What is an encore? It’s a treat for the audience, but it’s more than that. It’s a reflection on the music that has gone before. Anderszewski’s encores, though fun, proceeded naturally from a serious programme of Bach, Beethoven and Janáček. Wang’s encores were more of a mongrel selection, a mixture of the sweet and the fiendish, as I suspect she is herself.

Recognition can be an important part of the effect of an encore. I remember a Queen Elizabeth Hall recital by Marc-André Hamelin seven years ago in which the encore, his own left-hand study after Tchaikovsky, was the most affecting piece for being unfamiliar, unlike the well known Schubert and Beethoven sonatas that formed his programme. By and large, though, the audience wants to hear something it knows. With Yuja Wang’s Rachmaninov, I could tell from the first triad what was to come, and smiled. When she got to the Prokofiev, I felt something else — a thrill, both because it’s such an exciting piece, and because I knew what it was in spite of its relative obscurity. I won’t pretend I don’t like my knowledge of music to be flattered. It’s shallow, I know. Sadly nobody asked me afterwards if I knew what it was. I did look around, I promise, but they just weren’t biting.

The encore that really blew me away was Anderszewski’s ‘Einsame Blumen’. It was just so unexpected, so perfect, in that moment.
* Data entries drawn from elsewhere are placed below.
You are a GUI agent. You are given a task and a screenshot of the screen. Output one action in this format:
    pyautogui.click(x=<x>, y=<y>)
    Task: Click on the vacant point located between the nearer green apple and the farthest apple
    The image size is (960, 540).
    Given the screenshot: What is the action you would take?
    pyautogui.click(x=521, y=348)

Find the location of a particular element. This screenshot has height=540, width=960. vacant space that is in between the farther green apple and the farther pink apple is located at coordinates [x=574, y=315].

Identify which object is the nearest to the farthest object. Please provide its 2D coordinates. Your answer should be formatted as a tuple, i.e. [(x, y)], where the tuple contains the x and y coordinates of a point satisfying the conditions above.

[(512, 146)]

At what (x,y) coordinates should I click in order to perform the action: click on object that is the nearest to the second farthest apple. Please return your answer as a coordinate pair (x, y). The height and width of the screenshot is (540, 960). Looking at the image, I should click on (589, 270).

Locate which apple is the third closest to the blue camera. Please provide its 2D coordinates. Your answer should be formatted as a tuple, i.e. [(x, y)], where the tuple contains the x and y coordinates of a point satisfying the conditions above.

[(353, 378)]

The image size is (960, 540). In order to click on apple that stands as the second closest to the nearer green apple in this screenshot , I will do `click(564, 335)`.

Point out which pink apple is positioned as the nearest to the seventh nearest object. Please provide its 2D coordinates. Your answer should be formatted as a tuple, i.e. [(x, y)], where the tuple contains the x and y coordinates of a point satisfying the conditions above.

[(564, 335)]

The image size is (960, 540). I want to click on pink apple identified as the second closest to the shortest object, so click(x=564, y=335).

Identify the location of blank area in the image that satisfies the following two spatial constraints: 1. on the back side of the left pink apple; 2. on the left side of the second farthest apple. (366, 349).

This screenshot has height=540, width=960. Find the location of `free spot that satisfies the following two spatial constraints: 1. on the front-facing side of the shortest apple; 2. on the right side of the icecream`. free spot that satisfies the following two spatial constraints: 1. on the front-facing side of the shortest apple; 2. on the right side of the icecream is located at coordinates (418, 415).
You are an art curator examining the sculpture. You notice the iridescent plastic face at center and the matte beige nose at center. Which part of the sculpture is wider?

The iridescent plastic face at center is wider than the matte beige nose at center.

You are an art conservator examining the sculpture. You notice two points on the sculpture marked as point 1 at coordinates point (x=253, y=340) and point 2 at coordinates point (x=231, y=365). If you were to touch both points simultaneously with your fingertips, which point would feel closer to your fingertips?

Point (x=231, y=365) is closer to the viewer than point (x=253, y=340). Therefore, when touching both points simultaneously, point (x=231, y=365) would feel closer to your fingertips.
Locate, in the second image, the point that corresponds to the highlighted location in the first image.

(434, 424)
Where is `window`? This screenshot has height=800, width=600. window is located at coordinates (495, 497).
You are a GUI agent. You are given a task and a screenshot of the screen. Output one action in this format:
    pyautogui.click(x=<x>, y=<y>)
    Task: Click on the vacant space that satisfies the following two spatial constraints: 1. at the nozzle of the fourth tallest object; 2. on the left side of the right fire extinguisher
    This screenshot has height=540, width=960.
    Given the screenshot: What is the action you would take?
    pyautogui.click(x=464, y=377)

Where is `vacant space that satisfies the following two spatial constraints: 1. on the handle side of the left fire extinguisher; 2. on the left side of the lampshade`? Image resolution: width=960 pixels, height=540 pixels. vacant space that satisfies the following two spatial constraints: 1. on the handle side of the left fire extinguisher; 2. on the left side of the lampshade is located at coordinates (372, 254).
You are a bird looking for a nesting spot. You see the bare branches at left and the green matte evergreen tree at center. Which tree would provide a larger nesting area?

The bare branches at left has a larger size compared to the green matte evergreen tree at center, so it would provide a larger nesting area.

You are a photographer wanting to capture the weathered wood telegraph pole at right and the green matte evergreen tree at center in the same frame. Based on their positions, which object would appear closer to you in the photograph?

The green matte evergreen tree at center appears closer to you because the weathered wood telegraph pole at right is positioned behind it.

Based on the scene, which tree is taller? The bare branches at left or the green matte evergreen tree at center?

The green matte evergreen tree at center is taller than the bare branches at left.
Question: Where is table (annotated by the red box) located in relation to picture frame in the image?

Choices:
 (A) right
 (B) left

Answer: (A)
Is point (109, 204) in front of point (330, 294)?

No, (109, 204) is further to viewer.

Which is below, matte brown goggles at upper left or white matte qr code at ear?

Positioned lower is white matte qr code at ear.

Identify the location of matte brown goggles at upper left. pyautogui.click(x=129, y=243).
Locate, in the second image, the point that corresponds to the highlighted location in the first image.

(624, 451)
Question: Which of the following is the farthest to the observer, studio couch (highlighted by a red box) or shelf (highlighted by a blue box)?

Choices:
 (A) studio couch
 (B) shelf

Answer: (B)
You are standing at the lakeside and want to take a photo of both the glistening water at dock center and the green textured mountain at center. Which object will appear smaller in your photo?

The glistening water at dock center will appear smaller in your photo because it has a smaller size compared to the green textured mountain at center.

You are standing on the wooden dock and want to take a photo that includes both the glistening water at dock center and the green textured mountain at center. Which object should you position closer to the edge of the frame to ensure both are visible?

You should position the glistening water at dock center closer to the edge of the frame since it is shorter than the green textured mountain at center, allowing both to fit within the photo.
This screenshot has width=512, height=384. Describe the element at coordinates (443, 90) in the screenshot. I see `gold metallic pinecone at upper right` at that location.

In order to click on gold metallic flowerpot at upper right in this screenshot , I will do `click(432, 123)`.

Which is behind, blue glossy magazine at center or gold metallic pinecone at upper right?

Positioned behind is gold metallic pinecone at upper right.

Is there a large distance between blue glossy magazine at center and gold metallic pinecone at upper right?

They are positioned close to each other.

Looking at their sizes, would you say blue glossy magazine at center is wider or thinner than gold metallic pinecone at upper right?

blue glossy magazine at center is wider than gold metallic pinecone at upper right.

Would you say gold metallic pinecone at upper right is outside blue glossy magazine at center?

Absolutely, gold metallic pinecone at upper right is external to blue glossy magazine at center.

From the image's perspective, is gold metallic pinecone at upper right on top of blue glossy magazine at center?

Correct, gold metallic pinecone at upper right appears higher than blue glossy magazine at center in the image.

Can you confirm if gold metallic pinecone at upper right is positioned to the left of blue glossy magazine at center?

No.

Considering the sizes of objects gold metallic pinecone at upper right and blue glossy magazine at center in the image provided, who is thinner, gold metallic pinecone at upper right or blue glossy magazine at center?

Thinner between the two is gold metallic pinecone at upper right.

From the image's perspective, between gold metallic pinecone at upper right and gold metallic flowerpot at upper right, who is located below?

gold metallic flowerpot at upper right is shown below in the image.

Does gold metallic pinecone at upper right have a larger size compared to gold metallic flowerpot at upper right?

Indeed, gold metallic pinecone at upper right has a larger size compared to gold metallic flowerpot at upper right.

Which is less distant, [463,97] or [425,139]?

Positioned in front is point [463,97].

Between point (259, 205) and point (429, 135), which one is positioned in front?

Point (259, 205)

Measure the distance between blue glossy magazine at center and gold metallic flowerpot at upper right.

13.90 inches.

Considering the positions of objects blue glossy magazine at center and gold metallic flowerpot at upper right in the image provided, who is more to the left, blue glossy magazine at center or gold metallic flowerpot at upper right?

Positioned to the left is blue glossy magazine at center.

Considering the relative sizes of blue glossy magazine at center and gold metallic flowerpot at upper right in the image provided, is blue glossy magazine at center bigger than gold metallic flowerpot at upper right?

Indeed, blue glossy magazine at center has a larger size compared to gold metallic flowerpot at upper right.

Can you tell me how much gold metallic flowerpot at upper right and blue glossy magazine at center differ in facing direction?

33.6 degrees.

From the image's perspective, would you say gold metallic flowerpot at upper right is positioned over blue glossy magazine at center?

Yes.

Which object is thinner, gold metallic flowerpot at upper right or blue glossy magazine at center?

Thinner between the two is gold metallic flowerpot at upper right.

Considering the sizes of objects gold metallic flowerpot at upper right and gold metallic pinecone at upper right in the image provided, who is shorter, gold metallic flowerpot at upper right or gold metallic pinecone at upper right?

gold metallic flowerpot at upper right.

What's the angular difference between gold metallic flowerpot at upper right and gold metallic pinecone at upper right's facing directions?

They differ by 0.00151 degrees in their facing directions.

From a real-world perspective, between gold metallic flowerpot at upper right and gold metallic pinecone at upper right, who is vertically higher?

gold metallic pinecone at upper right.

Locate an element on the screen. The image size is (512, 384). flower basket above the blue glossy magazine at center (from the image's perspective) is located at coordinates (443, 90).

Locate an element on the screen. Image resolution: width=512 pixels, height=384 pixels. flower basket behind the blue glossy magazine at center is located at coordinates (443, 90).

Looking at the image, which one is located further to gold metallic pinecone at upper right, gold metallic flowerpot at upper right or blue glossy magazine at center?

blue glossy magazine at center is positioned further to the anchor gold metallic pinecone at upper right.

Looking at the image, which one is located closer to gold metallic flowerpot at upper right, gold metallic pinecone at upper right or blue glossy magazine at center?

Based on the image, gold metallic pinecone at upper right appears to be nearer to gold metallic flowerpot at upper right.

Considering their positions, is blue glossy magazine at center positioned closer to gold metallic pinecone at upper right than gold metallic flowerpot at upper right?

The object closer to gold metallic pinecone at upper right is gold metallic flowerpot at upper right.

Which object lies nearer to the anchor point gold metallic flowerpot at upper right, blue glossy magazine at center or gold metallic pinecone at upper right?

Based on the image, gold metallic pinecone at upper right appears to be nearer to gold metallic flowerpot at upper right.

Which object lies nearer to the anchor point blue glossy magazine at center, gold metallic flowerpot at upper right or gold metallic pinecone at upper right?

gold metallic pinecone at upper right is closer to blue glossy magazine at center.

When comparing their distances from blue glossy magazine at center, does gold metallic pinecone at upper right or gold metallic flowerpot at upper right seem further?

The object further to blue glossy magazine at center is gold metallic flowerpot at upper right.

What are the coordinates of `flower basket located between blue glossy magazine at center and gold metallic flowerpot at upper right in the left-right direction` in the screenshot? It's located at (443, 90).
It’s a piece I play, but hadn’t for years. I almost shuddered as he played the first notes. It had a physical effect. But this reaction is particular to me. If I’d been a boy who had been practising the piece for the last month, I might reasonably have felt a little different.

Now, as usual, to the diaries of Alan Bennett.

26 August, 1999.
Switch on the radio after supper and catch most of Elgar’s First Symphony, music which invariably transports me back to boyhood and walking up Headingley Lane on a summer evening after a concert in Leeds Town Hall. The evocative power of music is, I suppose, greatest when heard in live performance. This is a recording but it still casts a spell because I have come on it by accident. Had I put on the recording myself the spell would have been nowhere near as powerful because self-induced. Why this should be I can’t think, though doubtless Proust would know.

Given how music can have such a strong effect on us when we don’t expect it, why not have mystery recitals? Pianists of the calibre of Anderszewski and Wang at any rate could make a go of it, given that people would queue up to hear them play Chopsticks. Ravel’s Valses Nobles et Sentimentales were famously given their premiere at a society concert in which all the music was unidentified. Although it seems quintessentially Ravellian to the modern listener, the audience then were by no means unanimous in their guesses as to the identity of the composer. The names suggested included Satie, Koechlin, d’Indy and Kodály.

Piotr Anderszewski’s recital was not entirely unlike that one, in that the programme originally advertised consisted of Schumann, Bartók, Szymanowski and Schubert. Most of the audience, I suspect, turned up expecting, hoping even, to hear that music. Was it a crushing blow to find that the entire programme had been changed? No, and to some it may have been a joy to find they had to approach the concert afresh.

The only encore I didn’t recognise was Anderszewski’s second, the lengthy Schumann Novelette. A frustration? No, a challenge! I determined the composer, then tried to work out the piece. A set of character pieces I didn’t know, perhaps? Spotify did the rest in about five minutes. A triumph for the internet.